Does some one knows where can I download the engine Meep in that paper? Is it an open source one?

Thanks! :) ~
diep
Posts: 1822
Joined: Thu Mar 09, 2006 11:54 pm
Location: The Netherlands

Re: A paper about parameter tuning

Post by diep »

joelv wrote:
Aaron Becker wrote: I can't speak for the authors, but I think they're trying to prove that their technique is superior to the earlier TD techniques that they refer to as TD-Leaf and TD-Root, and I think they make a reasonable case. You say that you could use any learning technique to improve on random data, but those earlier TD techniques don't work well without a reasonable starting vector. Obviously improving a real top engine would be a better result, but rewriting the evaluation of an engine like Stockfish to be expressed as a weighted feature vector would be a lot of work on its own, and improving values that have been painstakingly hand-tuned is an awfully high bar to clear for a new technique.
That's pretty much spot on.

Yes, I am also curious to know whether this technique (or an adaptation of) could help a strong engine. It is something I would personally be interested in trying in the future...that said, I think it would be crazy to invest such a huge effort in a new technique, without first validating it with some self play / random weight experiments on a simple program.

Some more general comments (directed at the whole thread):

a) This paper looks at learning from self play, starting from random weights....and nothing more. So please try and understand it in this context, and don't get angry when it doesn't answer _your_ question.

b) I agree that the paper could have been improved by reporting the results of multiple learning runs. If I get a chance in the future, I will address this. For what it is worth, in my private testing (with different, and progressively more sophisticated sets of features), the TreeStrap method consistently outperformed TD-Leaf by similar margins.

c) Apologies if the paper is difficult to read. The mathematics is really not that much. If you can understand TD-Leaf, or an ANN, then you can easily understand this work. I might post a chess programmer friendly version on my website if there is sufficient interest, in the meantime, please email me if you have any questions.

d) Automatic evaluation improvement of strong Chess engines is an entire research topic in itself. It's different and more open ended than learning from scratch with self-play. And I dare say more difficult. e.g. You can try to use the information provided by strong engines in a number of different ways (build a score based training set, try to match moves, etc)... Or, as mentioned somewhere in this thread, you could look at methods that only tune a small number of parameters in isolation... Or you can use a cluster and some computation heavy technique like simulated annealing (with ELO as the objective function)... Take your pick, be creative, and enjoy the age of auto-tuning.
Hi Joel,

Nice to see a paper of you. What i wonder about is what is new in what you are doing when you compare it to the Deep Blue parameter tuningspaper.
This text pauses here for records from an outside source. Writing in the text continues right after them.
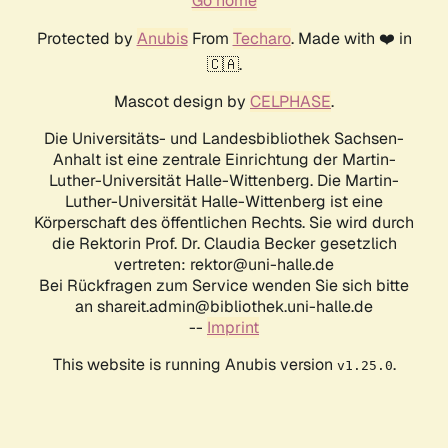
Go home
Protected by
Anubis
From
Techaro
. Made with ❤️ in
🇨🇦.
Mascot design by
CELPHASE
.
Die Universitäts- und Landesbibliothek Sachsen-
Anhalt ist eine zentrale Einrichtung der Martin-
Luther-Universität Halle-Wittenberg. Die Martin-
Luther-Universität Halle-Wittenberg ist eine
Körperschaft des öffentlichen Rechts. Sie wird durch
die Rektorin Prof. Dr. Claudia Becker gesetzlich
vertreten: rektor@uni-halle.de
Bei Rückfragen zum Service wenden Sie sich bitte
an shareit.admin@bibliothek.uni-halle.de
--
Imprint
This website is running Anubis version
.
v1.25.0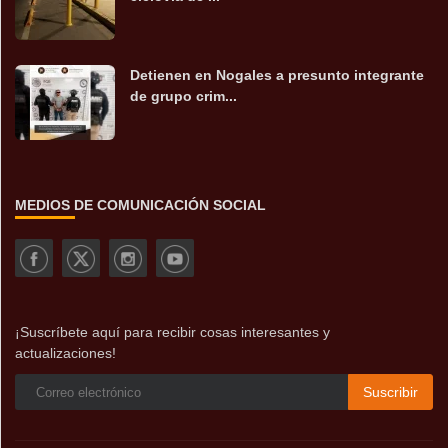
Detienen en Nogales a presunto integrante
de grupo crim...
MEDIOS DE COMUNICACIÓN SOCIAL
¡Suscríbete aquí para recibir cosas interesantes y
actualizaciones!
Suscribir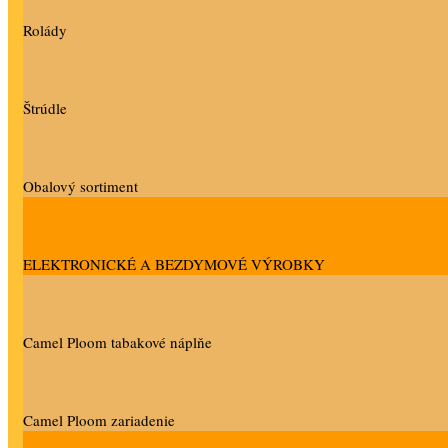
Rolády
Štrúdle
Obalový sortiment
ELEKTRONICKÉ A BEZDYMOVÉ VÝROBKY
Camel Ploom tabakové náplňe
Camel Ploom zariadenie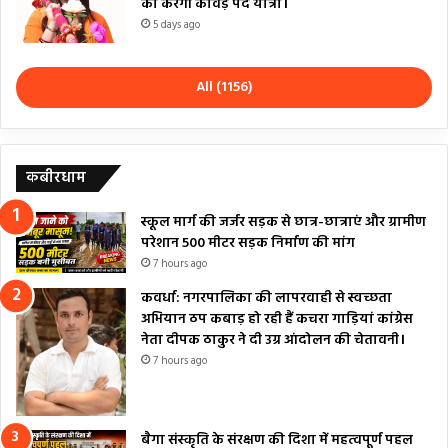
की करेंगी कांवड़ पद यात्रा।
5 days ago
All (1156)
कबीरधाम
स्कूल मार्ग की जर्जर सड़क से छात्र-छात्राएं और ग्रामीण
परेशान 500 मीटर सड़क निर्माण की मांग
7 hours ago
कवर्धा: नगरपालिका की लापरवाही से स्वच्छता
अभियान ठप कबाड़ हो रही हैं कचरा गाड़ियां कांग्रेस
नेता दीपक ठाकुर ने दी उग्र आंदोलन की चेतावनी।
7 hours ago
बैगा संस्कृति के संरक्षण की दिशा में महत्वपूर्ण पहल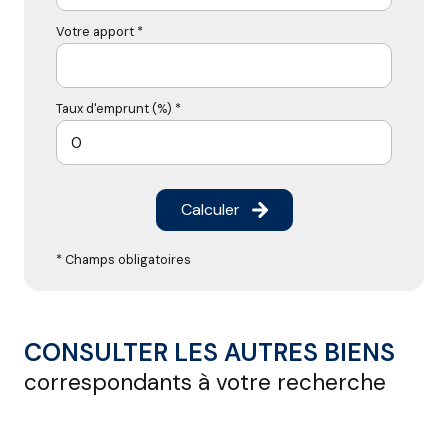
Votre apport *
Taux d'emprunt (%) *
Calculer
* Champs obligatoires
CONSULTER LES AUTRES BIENS
correspondants à votre recherche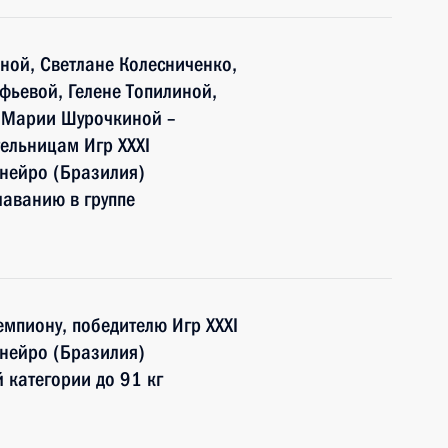
ной, Светлане Колесниченко,
фьевой, Гелене Топилиной,
 Марии Шурочкиной –
ельницам Игр XXXI
нейро (Бразилия)
лаванию в группе
мпиону, победителю Игр XXXI
нейро (Бразилия)
й категории до 91 кг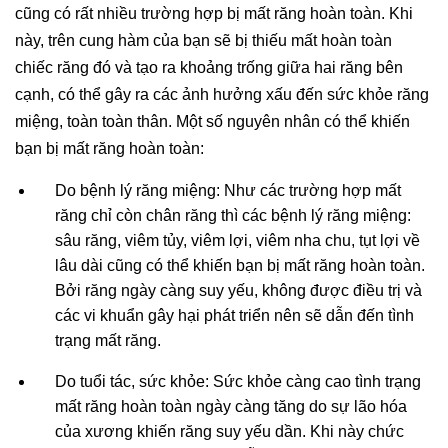
cũng có rất nhiều trường hợp bị mất răng hoàn toàn. Khi
này, trên cung hàm của bạn sẽ bị thiếu mất hoàn toàn
chiếc răng đó và tạo ra khoảng trống giữa hai răng bên
cạnh, có thể gây ra các ảnh hưởng xấu đến sức khỏe răng
miệng, toàn toàn thân. Một số nguyên nhân có thể khiến
bạn bị mất răng hoàn toàn:
Do bệnh lý răng miệng: Như các trường hợp mất
răng chỉ còn chân răng thì các bệnh lý răng miệng:
sâu răng, viêm tủy, viêm lợi, viêm nha chu, tụt lợi về
lâu dài cũng có thể khiến bạn bị mất răng hoàn toàn.
Bởi răng ngày càng suy yếu, không được điều trị và
các vi khuẩn gây hại phát triển nên sẽ dẫn đến tình
trạng mất răng.
Do tuổi tác, sức khỏe: Sức khỏe càng cao tình trạng
mất răng hoàn toàn ngày càng tăng do sự lão hóa
của xương khiến răng suy yếu dần. Khi này chức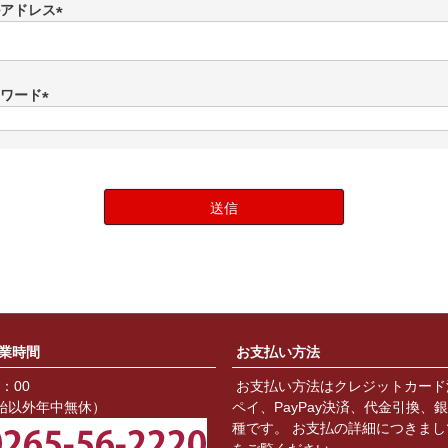
アドレス
(
必
須
ワード
)
(
必
須
)
送信
業時間
お支払い方法
8：00
お支払い方法はクレジットカード
始以外年中無休）
ペイ、PayPay決済、代金引換、
種です。 お支払の詳細につきまし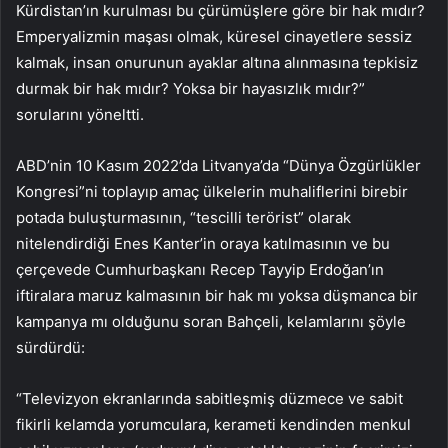
Kürdistan’ın kurulması bu çürümüşlere göre bir hak mıdır?
Emperyalizmin maşası olmak, küresel cinayetlere sessiz
kalmak, insan onurunun ayaklar altına alınmasına tepkisiz
durmak bir hak mıdır? Yoksa bir hayasızlık mıdır?”
sorularını yöneltti.
ABD’nin 10 Kasım 2022’da Litvanya’da “Dünya Özgürlükler
Kongresi”ni toplayıp amaç ülkelerin muhaliflerini birebir
potada buluşturmasının, “tescilli terörist” olarak
nitelendirdiği Enes Kanter’in oraya katılmasının ve bu
çerçevede Cumhurbaşkanı Recep Tayyip Erdoğan’ın
iftiralara maruz kalmasının bir hak mı yoksa düşmanca bir
kampanya mı olduğunu soran Bahçeli, kelamlarını şöyle
sürdürdü:
“Televizyon ekranlarında sabitleşmiş düzmece ve sabit
fikirli kelamda yorumculara, kerameti kendinden menkul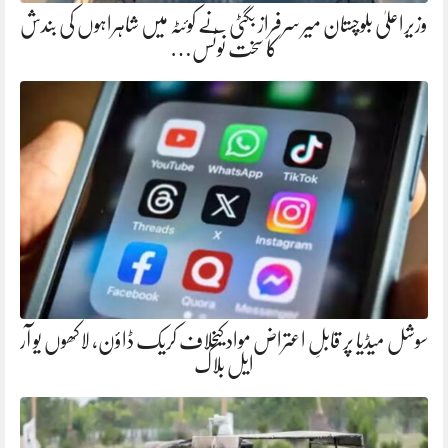
وزیراعلیٰ بلوچستان میر سرفراز بگٹی نے کوئٹہ میں شاہراہوں کی بندش
کا سخت نوٹس…
سوشل میڈیا پر قابلِ اعتراض مواد کیخلاف کریک ڈاؤن، لاکھوں یو آر
ایل بلاک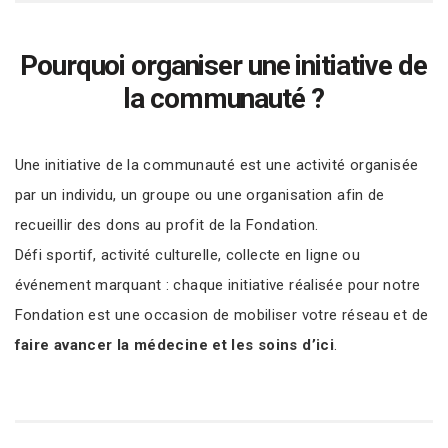
Pourquoi organiser une initiative de
la communauté ?
Une initiative de la communauté est une activité organisée
par un individu, un groupe ou une organisation afin de
recueillir des dons au profit de la Fondation.
Défi sportif, activité culturelle, collecte en ligne ou
événement marquant : chaque initiative réalisée pour notre
Fondation est une occasion de mobiliser votre réseau et de
faire avancer la médecine et les soins d’ici
.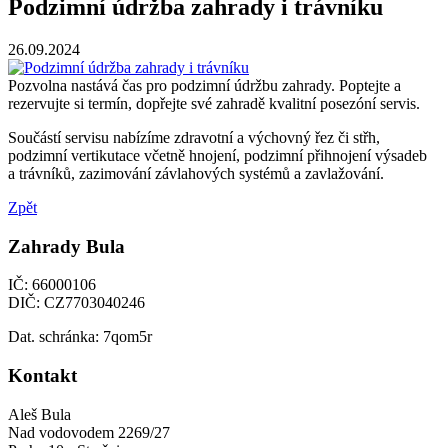
Podzimní údržba zahrady i trávníku
26.09.2024
Pozvolna nastává čas pro podzimní údržbu zahrady. Poptejte a
rezervujte si termín, dopřejte své zahradě kvalitní posezóní servis.
Součástí servisu nabízíme zdravotní a výchovný řez či střh,
podzimní vertikutace včetně hnojení, podzimní přihnojení výsadeb
a trávníků, zazimování závlahových systémů a zavlažování.
Zpět
Zahrady Bula
IČ: 66000106
DIČ: CZ7703040246
Dat. schránka: 7qom5r
Kontakt
Aleš Bula
Nad vodovodem 2269/27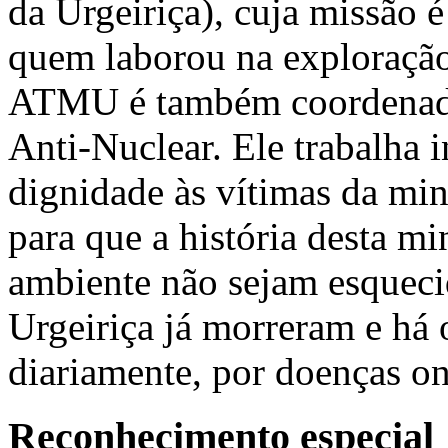
da Urgeiriça), cuja missão é
quem laborou na exploração 
ATMU é também coordenado
Anti-Nuclear. Ele trabalha 
dignidade às vítimas da mi
para que a história desta mi
ambiente não sejam esqueci
Urgeiriça já morreram e há 
diariamente, por doenças on
Reconhecimento especial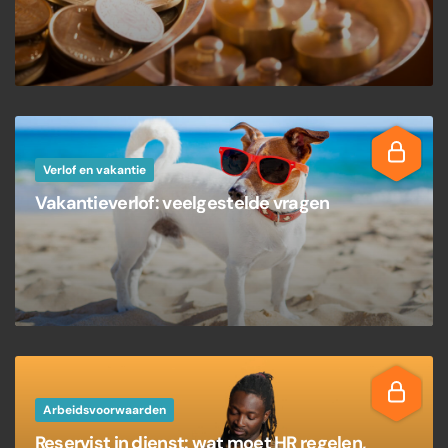
Verlof en vakantie
Vakantieverlof: veelgestelde vragen
Arbeidsvoorwaarden
Reservist in dienst: wat moet HR regelen,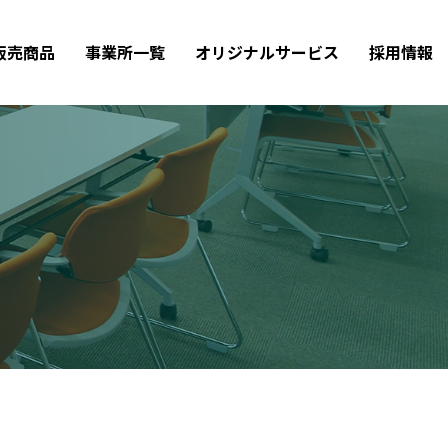
販売商品
事業所一覧
オリジナルサービス
採用情報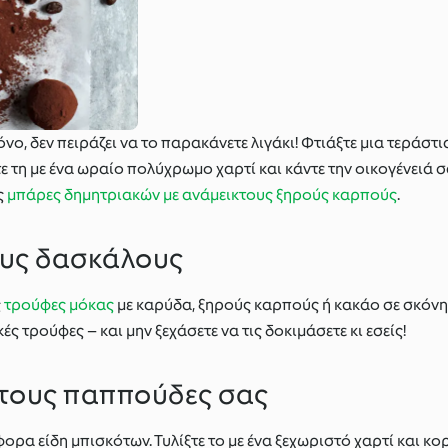
νο, δεν πειράζει να το παρακάνετε λιγάκι! Φτιάξτε μια τεράσ
τε τη με ένα ωραίο πολύχρωμο χαρτί και κάντε την οικογένειά 
ς
μπάρες δημητριακών με ανάμεικτους ξηρούς καρπούς
.
ους δασκάλους
ς
τρούφες μόκας
με καρύδα, ξηρούς καρπούς ή κακάο σε σκόνη.
ς τρούφες – και μην ξεχάσετε να τις δοκιμάσετε κι εσείς!
α τους παππούδες σας
ρα είδη μπισκότων. Τυλίξτε το με ένα ξεχωριστό χαρτί και κο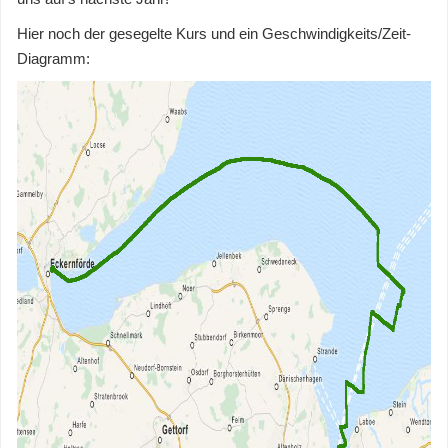
Hier noch der gesegelte Kurs und ein Geschwindigkeits/Zeit-
Diagramm:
Seems you just reinvented what they did do.

From what i understand TD Learning didn't start with random values but with everything initialized at 0.

So we can prove (the mathematical type proving) that even moving from 0 to random values already would give an eloincrease for TD Learning, that and another 1000 factors make TD learning of course not so interesting.

One example is that the improvement graph Knightcap gave to show that TD learning worked was flawed.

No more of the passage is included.